Giordana, 'cinema in decadenza ma periodo oscuro passerà'

(ANSA) - TRIESTE, 17 LUG - "Il mondo del cinema lo vedo molto in decadenza, ma so anche che, come avrebbe detto Eduardo (De Filippo, ndr), 'la nuttata passa'. Quindi da un lato penso che non c'è limite al peggio, ma dall'altro penso anche che non c'è limite al meglio. E quindi spero, ma in qualche modo anche so che sarà così, che un periodo oscuro, ambiguo e opaco passerà, non può durare per sempre". Ne è convinto Marco Tullio Giordana, che domenica 19 luglio verrà insignito del Premio all'opera d'autore alla 45/a edizione del Premio Amidei per la sceneggiatura, a Gorizia fino al 22 luglio. "È un momento di crisi economica tale per cui non ci sono fondi, per nessuna attività produttiva - ha aggiunto Giordana - quindi non voglio lamentarmi di quello che manca al cinema in un momento in cui mancano soldi a tutti, ad attività ugualmente indispensabili. Io, naturalmente, penso che il cinema sia indispensabile. So però che lo è la sanità, l'industria, l'agricoltura: tutto ciò che aiuta lo sviluppo è indispensabile al progresso di un paese.
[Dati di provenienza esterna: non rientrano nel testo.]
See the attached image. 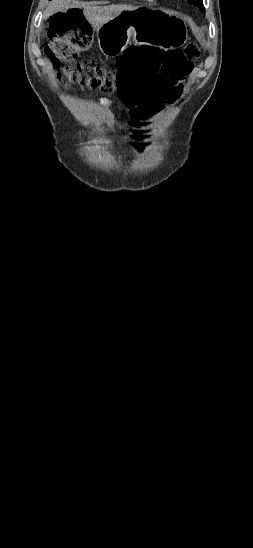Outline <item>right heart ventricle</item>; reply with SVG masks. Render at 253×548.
<instances>
[{"mask_svg":"<svg viewBox=\"0 0 253 548\" xmlns=\"http://www.w3.org/2000/svg\"><path fill=\"white\" fill-rule=\"evenodd\" d=\"M147 1H151V2H153V1H156V0H147Z\"/></svg>","mask_w":253,"mask_h":548,"instance_id":"right-heart-ventricle-1","label":"right heart ventricle"}]
</instances>
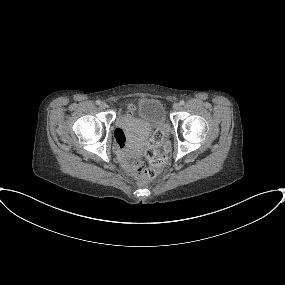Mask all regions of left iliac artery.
<instances>
[{"label":"left iliac artery","mask_w":285,"mask_h":285,"mask_svg":"<svg viewBox=\"0 0 285 285\" xmlns=\"http://www.w3.org/2000/svg\"><path fill=\"white\" fill-rule=\"evenodd\" d=\"M184 103H185V102H184L183 100H182V101H180V104H181V105H184Z\"/></svg>","instance_id":"left-iliac-artery-1"}]
</instances>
Bisognerebbe avere dei governanti molto illuminati però, non soltanto preoccupati di essere rieletti e basta". Regista e sceneggiatore di opere come "Pasolini, un delitto italiano" e "I cento passi", Giordana, nel commentare il riconoscimento, ha sottolineato "l'importanza dello scrivere, prima ancora della regia vera e propria", condividendo il suo pensiero sull'utilizzo dell' intelligenza artificiale: "Io penso che la vera intelligenza non possa essere artificiale e che, per imparare a scrivere, bisogna soprattutto leggere molto - ha dichiarato - l'IA, siccome nasce sempre a posteriori di qualcosa, cerca di immagazzinare, di trovare una ratio in tutto ciò che è già stato scritto, perciò non verrà mai fuori niente di nuovo. È una di quelle mode che passerà. Naturalmente sarò smentito e farò la figura del vecchio rimbambito, però la penso così". Infine, Giordana ha ribadito l'importanza del Premio Amidei nel "mettere al giusto posto la sceneggiatura" e ha voluto lanciare un appello alle "nuove leve": "Ai giovani cineasti dico di leggere tutto quello che può alimentare la curiosità, di guardare più film possibili, di studiare bene il proprio progetto nei minimi particolari e di non lasciarsi mai prendere alla sprovvista - ha concluso - e, anche, di avere la libertà di tradirlo durante le riprese e di tradirlo un'altra volta durante il montaggio" ha concluso. (ANSA).